## Exercise description:
An exact copy of the records below is needed, with every picture left out.

** Opening Records block **

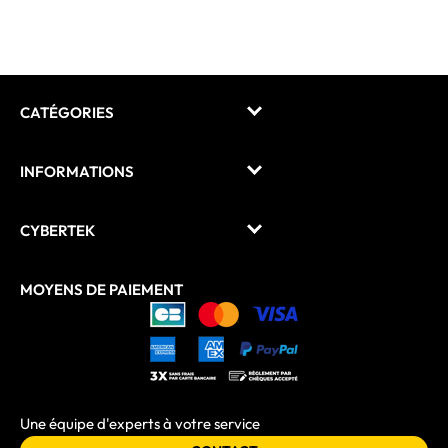
CATÉGORIES
INFORMATIONS
CYBERTEK
MOYENS DE PAIEMENT
Une équipe d'experts à votre service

** Closing Records block **

## Written answer:
CATÉGORIES
INFORMATIONS
CYBERTEK
MOYENS DE PAIEMENT
Une équipe d'experts à votre service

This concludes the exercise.